-- Assignment --
Each line of the data below between the one containing "Бесплатная доставка" and the one containing "indywidualne zamówienie?", both included, is to be repeated exactly. Please omit pictures.

-- Listed records --
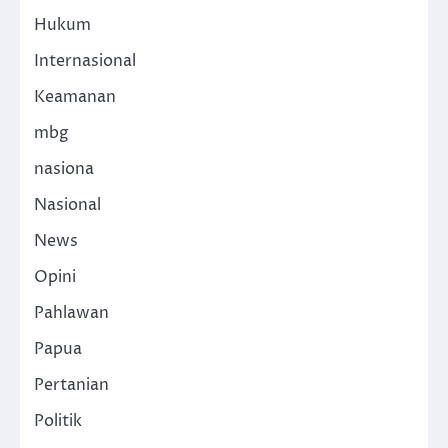
Hukum
Internasional
Keamanan
mbg
nasiona
Nasional
News
Opini
Pahlawan
Papua
Pertanian
Politik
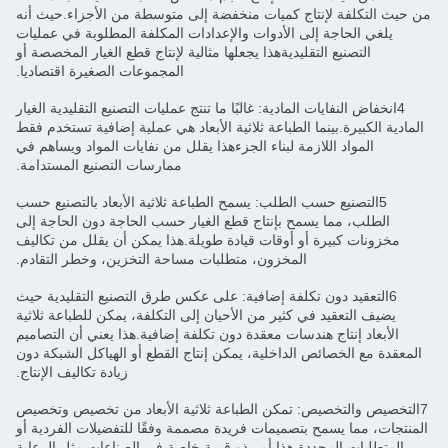
من حيث التكلفة لإنتاج كميات منخفضة إلى متوسطة من الأجزاء.حيث أنه
يلغي الحاجة إلى الأدوات والإعدادات المكلفة المطلوبة في عمليات
التصنيع التقليديةهذا يجعلها مثالية لإنتاج قطع الغيار المخصصة أو
المجموعات الصغيرة اقتصاديا.
4انخفاض النفايات المادية: غالبًا ما تنتج عمليات التصنيع التقليدية الغيار
المادية الكبيرة.بينما الطباعة ثلاثية الأبعاد هي عملية إضافية تستخدم فقط
المواد اللازمة لبناء الجزءهذا يقلل من نفايات المواد ويساهم في
ممارسات التصنيع المستدامة.
5التصنيع حسب الطلب: يسمح الطباعة ثلاثية الأبعاد بالتصنيع حسب
الطلب، مما يسمح بإنتاج قطع الغيار حسب الحاجة دون الحاجة إلى
مخزونات كبيرة أو أوقات قيادة طويلة.هذا يمكن أن يقلل من تكاليف
المخزون، متطلبات مساحة التخزين، وخطر التقادم.
6التعقيد دون تكلفة إضافية: على عكس طرق التصنيع التقليدية حيث
يضيف التعقيد في كثير من الأحيان إلى التكلفة، يمكن للطباعة ثلاثية
الأبعاد إنتاج هندسات معقدة دون تكلفة إضافية.هذا يعني أن التصاميم
المعقدة مع الخصائص الداخلية، يمكن إنتاج القطع أو الهياكل الشبكة دون
زيادة تكاليف الإنتاج.
7التخصيص والتخصيص: تمكن الطباعة ثلاثية الأبعاد من تخصيص وتخصيص
المنتجات، مما يسمح بتصميمات فريدة مصممة وفقًا للتفضيلات الفردية أو
المتطلبات المحددة.هذا أمر ذو قيمة خاصة في الصناعات مثل الرعاية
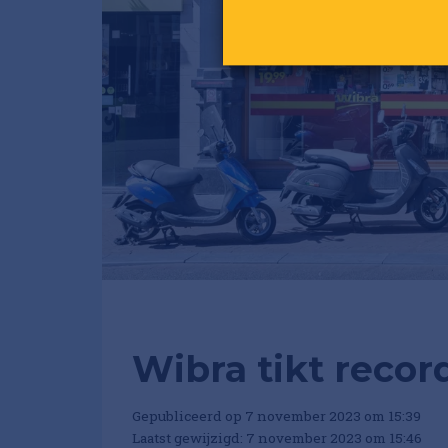
Wibra tikt reco
Gepubliceerd op 7 november 2023 om 15:39
Laatst gewijzigd: 7 november 2023 om 15:46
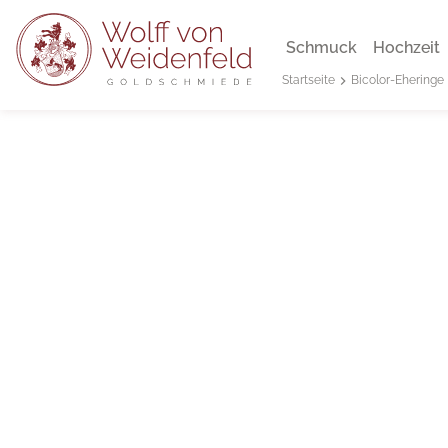
Schmuck
Hochzeit
Bicolor-Eheringe
Startseite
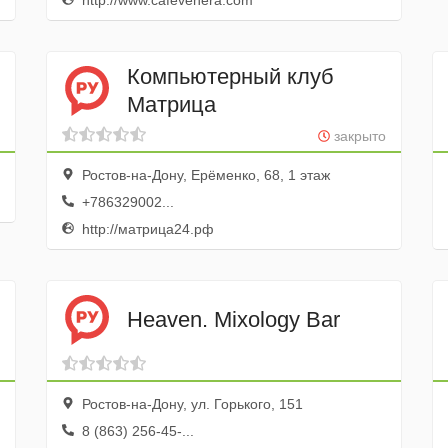
http://www.cafevenera.com
Компьютерный клуб
Матрица
закрыто
Ростов-на-Дону, Ерёменко, 68, 1 этаж
+786329002...
http://матрица24.рф
Heaven. Mixology Bar
Ростов-на-Дону, ул. Горького, 151
8 (863) 256-45-...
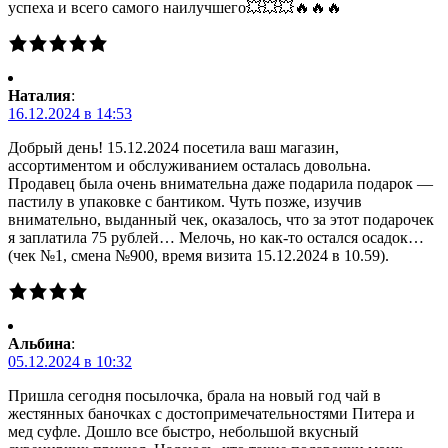
успеха и всего самого наилучшего💥💥💥🔥🔥🔥
Наталия
:
16.12.2024 в 14:53
Добрый день! 15.12.2024 посетила ваш магазин,
ассортиментом и обслуживанием осталась довольна.
Продавец была очень внимательна даже подарила подарок —
пастилу в упаковке с бантиком. Чуть позже, изучив
внимательно, выданный чек, оказалось, что за этот подарочек
я заплатила 75 рублей… Мелочь, но как-то остался осадок…
(чек №1, смена №900, время визита 15.12.2024 в 10.59).
Альбина
:
05.12.2024 в 10:32
Пришла сегодня посылочка, брала на новый год чай в
жестянных баночках с достопримечательностями Питера и
мед суфле. Дошло все быстро, небольшой вкусный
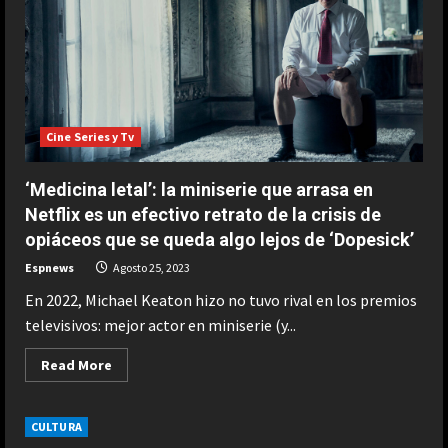
de
una
polémica
sobre
artículos
robados
Cine Series y Tv
‘Medicina letal’: la miniserie que arrasa en
Netflix es un efectivo retrato de la crisis de
opiáceos que se queda algo lejos de ‘Dopesick’
Espnews
Agosto 25, 2023
En 2022, Michael Keaton hizo no tuvo rival en los premios
televisivos: mejor actor en miniserie (y...
Read
Read More
more
about
ESPAÑA
‘Medicina
“Djokovic dice eso porque se está
letal’:
CULTURA
la
haciendo mayor”: dura respuesta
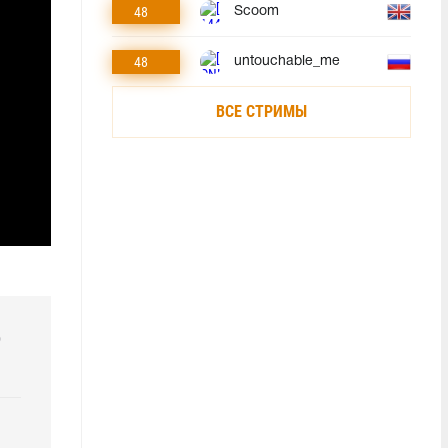
48
Scoom
48
untouchable_me
ВСЕ СТРИМЫ
р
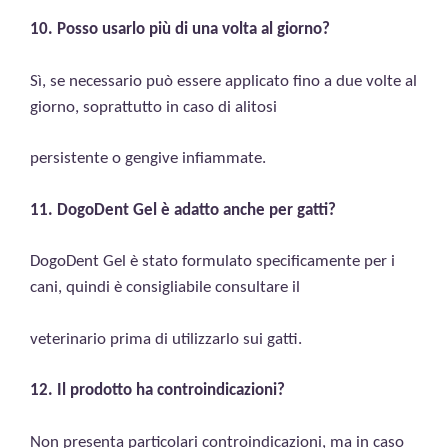
10. Posso usarlo più di una volta al giorno?
Sì, se necessario può essere applicato fino a due volte al
giorno, soprattutto in caso di alitosi
persistente o gengive infiammate.
11. DogoDent Gel è adatto anche per gatti?
DogoDent Gel è stato formulato specificamente per i
cani, quindi è consigliabile consultare il
veterinario prima di utilizzarlo sui gatti.
12. Il prodotto ha controindicazioni?
Non presenta particolari controindicazioni, ma in caso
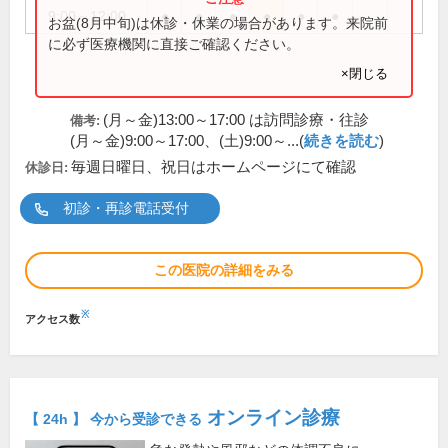
9:00～12:00
●
●
●
●
●
●
お盆(8月中旬)は休診・休業の場合があります。来院前
に必ず医療機関に直接ご確認ください。
×閉じる
(月～金)13:00～17:00 は訪問診療・往診
備考:
(月～金)9:00～17:00、(土)9:00～...(
続きを読む
)
毎週日曜日、祝日はホームページにて確認
休診日:
初診・再診電話受付
この医院の詳細をみる
※
アクセス数
オンライン診療
【 24h 】 今から受診できる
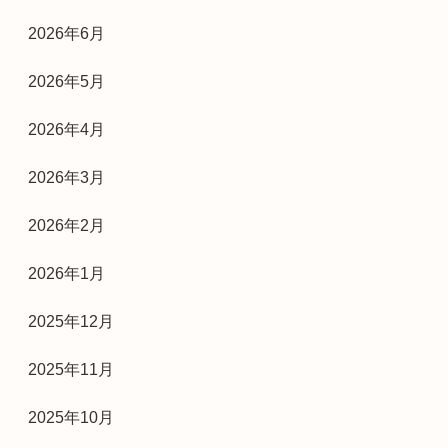
2026年6月
2026年5月
2026年4月
2026年3月
2026年2月
2026年1月
2025年12月
2025年11月
2025年10月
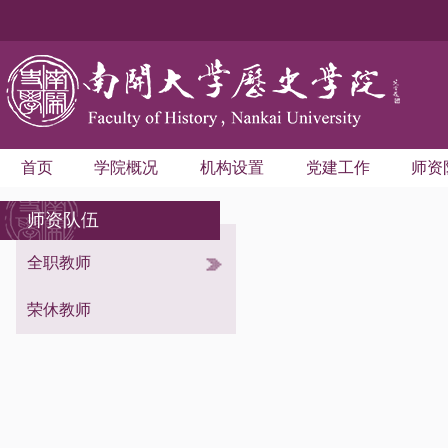
首页
学院概况
机构设置
党建工作
师资
师资队伍
全职教师
考古学与博物馆学系
世界史学系
荣休教师
中国史学系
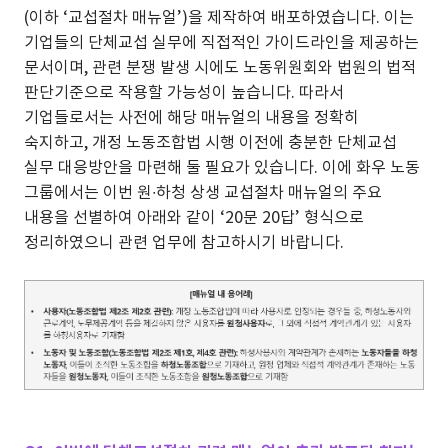
(이하 ‘교섭절차 매뉴얼’)을 제작하여 배포하였습니다. 이는
기업들의 단체교섭 실무에 직접적인 가이드라인을 제공하는
문서이며, 관련 분쟁 발생 시에도 노동위원회와 법원의 법적
판단기준으로 작용할 가능성이 높습니다. 따라서
기업들로서는 사전에 해당 매뉴얼의 내용을 정확히
숙지하고, 개정 노동조합법 시행 이전에 충분한 단체교섭
실무 대응방안을 마련해 둘 필요가 있습니다. 이에 화우 노동
그룹에서는 이번 원∙하청 상생 교섭절차 매뉴얼의 주요
내용을 선별하여 아래와 같이 ‘20문 20답’ 형식으로
정리하였으니 관련 업무에 참고하시기 바랍니다.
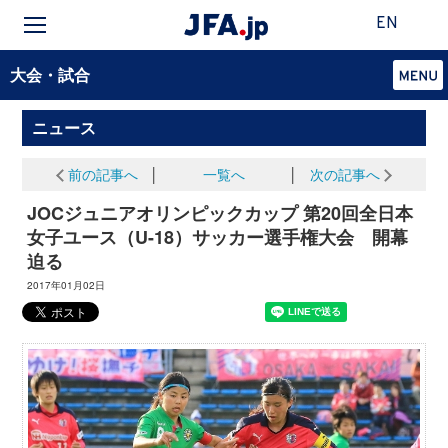
EN
大会・試合
ニュース
前の記事へ
│
一覧へ
│
次の記事へ
JOCジュニアオリンピックカップ 第20回全日本
女子ユース（U-18）サッカー選手権大会 開幕
迫る
2017年01月02日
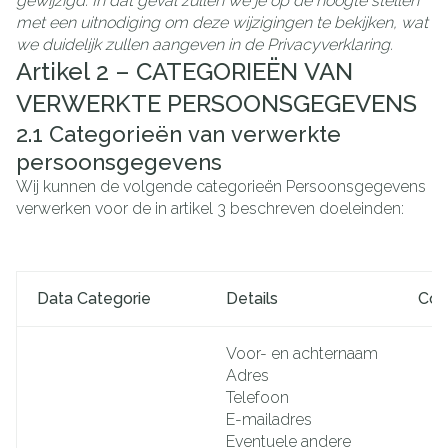
gewijzigd. In dat geval zullen we je op de hoogte stellen
met een uitnodiging om deze wijzigingen te bekijken, wat
we duidelijk zullen aangeven in de Privacyverklaring.
Artikel 2 – CATEGORIEËN VAN
VERWERKTE PERSOONSGEGEVENS
2.1
Categorieën van verwerkte
persoonsgegevens
Wij kunnen de volgende categorieën Persoonsgegevens
verwerken voor de in artikel 3 beschreven doeleinden:
Data Categorie
Details
Con
Voor- en achternaam
Adres
Telefoon
E-mailadres
Eventuele andere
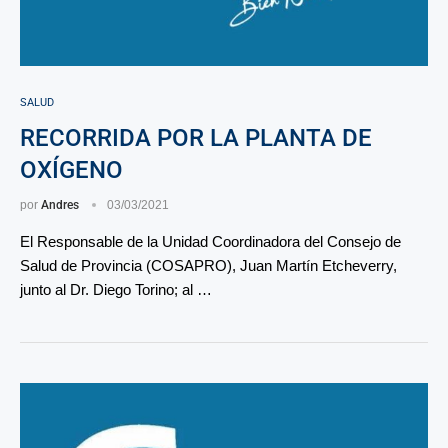
SALUD
RECORRIDA POR LA PLANTA DE
OXÍGENO
por
Andres
03/03/2021
El Responsable de la Unidad Coordinadora del Consejo de
Salud de Provincia (COSAPRO), Juan Martín Etcheverry,
junto al Dr. Diego Torino; al …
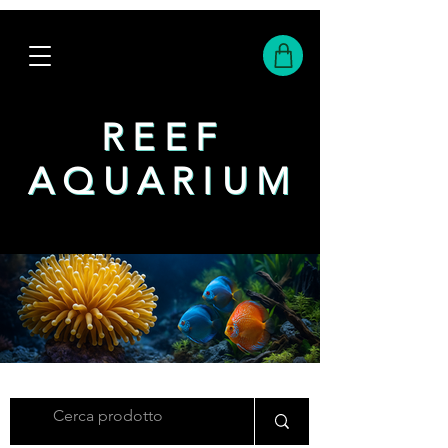
REEF
REEF
AQUARIUM
AQUARIUM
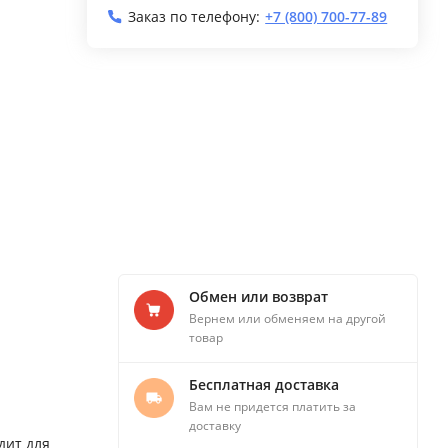
Заказ по телефону:
+7 (800) 700-77-89
Обмен или возврат
Вернем или обменяем на другой
товар
Бесплатная доставка
Вам не придется платить за
доставку
дит для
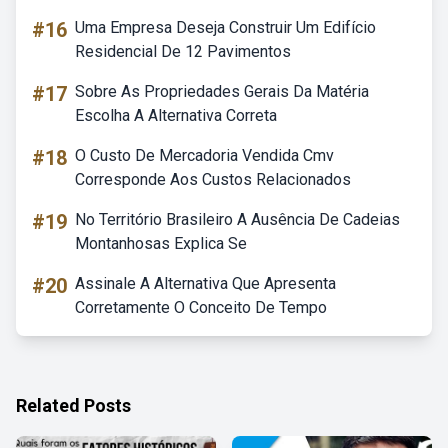
#16
Uma Empresa Deseja Construir Um Edifício
Residencial De 12 Pavimentos
#17
Sobre As Propriedades Gerais Da Matéria
Escolha A Alternativa Correta
#18
O Custo De Mercadoria Vendida Cmv
Corresponde Aos Custos Relacionados
#19
No Território Brasileiro A Ausência De Cadeias
Montanhosas Explica Se
#20
Assinale A Alternativa Que Apresenta
Corretamente O Conceito De Tempo
Related Posts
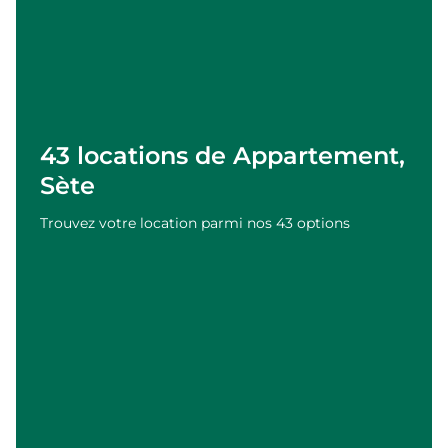
43 locations de Appartement,
Sète
Trouvez votre location parmi nos 43 options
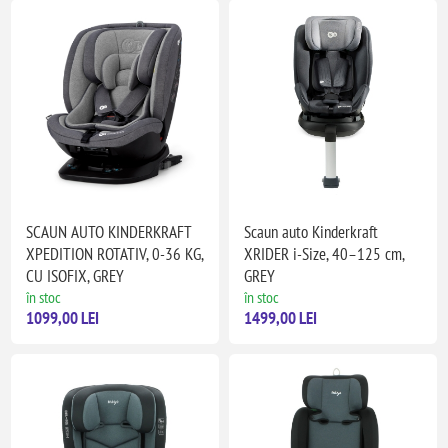
SCAUN AUTO KINDERKRAFT
Scaun auto Kinderkraft
XPEDITION ROTATIV, 0-36 KG,
XRIDER i-Size, 40–125 cm,
CU ISOFIX, GREY
GREY
în stoc
în stoc
1099,00 LEI
1499,00 LEI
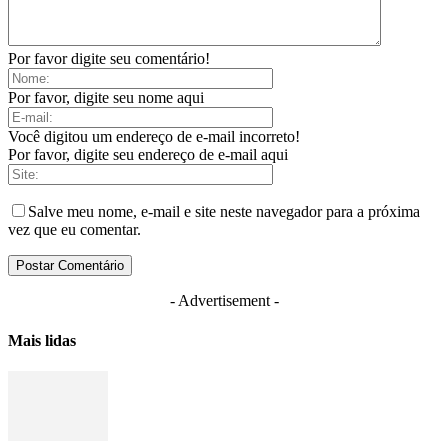
Por favor digite seu comentário!
Por favor, digite seu nome aqui
Você digitou um endereço de e-mail incorreto!
Por favor, digite seu endereço de e-mail aqui
Salve meu nome, e-mail e site neste navegador para a próxima
vez que eu comentar.
- Advertisement -
Mais lidas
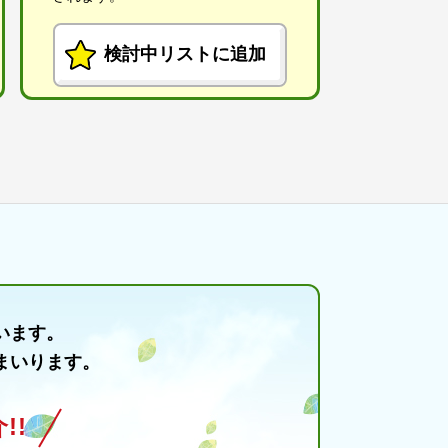
検討中リストに追加
います。
まいります。
!!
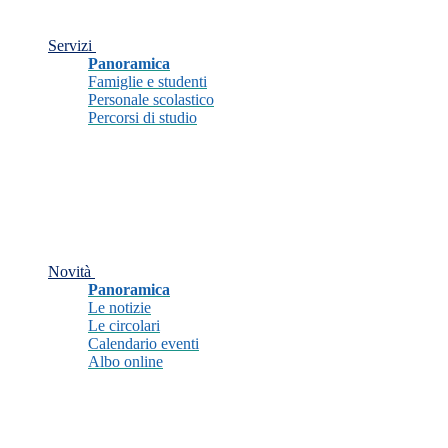
Servizi
Panoramica
Famiglie e studenti
Personale scolastico
Percorsi di studio
Novità
Panoramica
Le notizie
Le circolari
Calendario eventi
Albo online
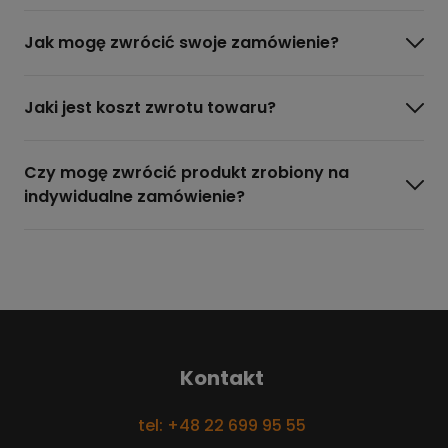
Jak mogę zwrócić swoje zamówienie?
Jaki jest koszt zwrotu towaru?
Czy mogę zwrócić produkt zrobiony na
indywidualne zamówienie?
Kontakt
tel: +48 22 699 95 55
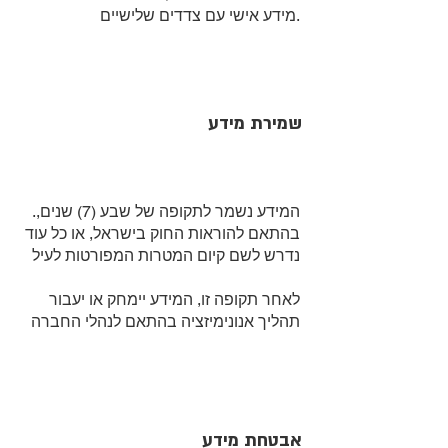
מידע אישי עם צדדים שלישיים.
שמירת מידע
.המידע נשמר לתקופה של שבע (7) שנים,
בהתאם להוראות החוק בישראל, או כל עוד
נדרש לשם קיום המטרות המפורטות לעיל
לאחר תקופה זו, המידע יימחק או יעבור
תהליך אנונימיזציה בהתאם לנהלי החברה
אבטחת מידע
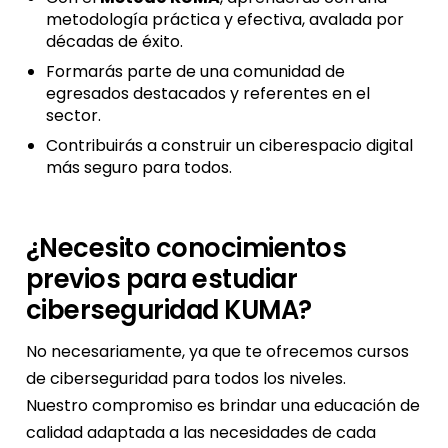
metodología práctica y efectiva, avalada por
décadas de éxito.
Formarás parte de una comunidad de
egresados destacados y referentes en el
sector.
Contribuirás a construir un ciberespacio digital
más seguro para todos.
¿Necesito conocimientos
previos para estudiar
ciberseguridad KUMA?
No necesariamente, ya que te ofrecemos cursos
de ciberseguridad para todos los niveles.
Nuestro compromiso es brindar una educación de
calidad adaptada a las necesidades de cada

-- Task response --
Бесплатная доставка
Вам не придется платить за
доставку
дит для
#16
Uma Empresa Deseja Construir Um Edifício
Residencial De 12 Pavimentos
#17
Sobre As Propriedades Gerais Da Matéria
Escolha A Alternativa Correta
#18
O Custo De Mercadoria Vendida Cmv
Corresponde Aos Custos Relacionados
#19
No Território Brasileiro A Ausência De Cadeias
Montanhosas Explica Se
#20
Assinale A Alternativa Que Apresenta
Corretamente O Conceito De Tempo
Related Posts
43 locations de Appartement,
Sète
Trouvez votre location parmi nos 43 options
SCAUN AUTO KINDERKRAFT
Scaun auto Kinderkraft
XPEDITION ROTATIV, 0-36 KG,
XRIDER i-Size, 40–125 cm,
CU ISOFIX, GREY
GREY
în stoc
în stoc
1099,00 LEI
1499,00 LEI
Por favor digite seu comentário!
Por favor, digite seu nome aqui
Você digitou um endereço de e-mail incorreto!
Por favor, digite seu endereço de e-mail aqui
Salve meu nome, e-mail e site neste navegador para a próxima
vez que eu comentar.
- Advertisement -
Mais lidas
検討中リストに追加
います。
まいります。
!!
Servizi
Panoramica
Famiglie e studenti
Personale scolastico
Percorsi di studio
Novità
Panoramica
Le notizie
Le circolari
Calendario eventi
Albo online
Jak mogę zwrócić swoje zamówienie?
Jaki jest koszt zwrotu towaru?
Czy mogę zwrócić produkt zrobiony na
indywidualne zamówienie?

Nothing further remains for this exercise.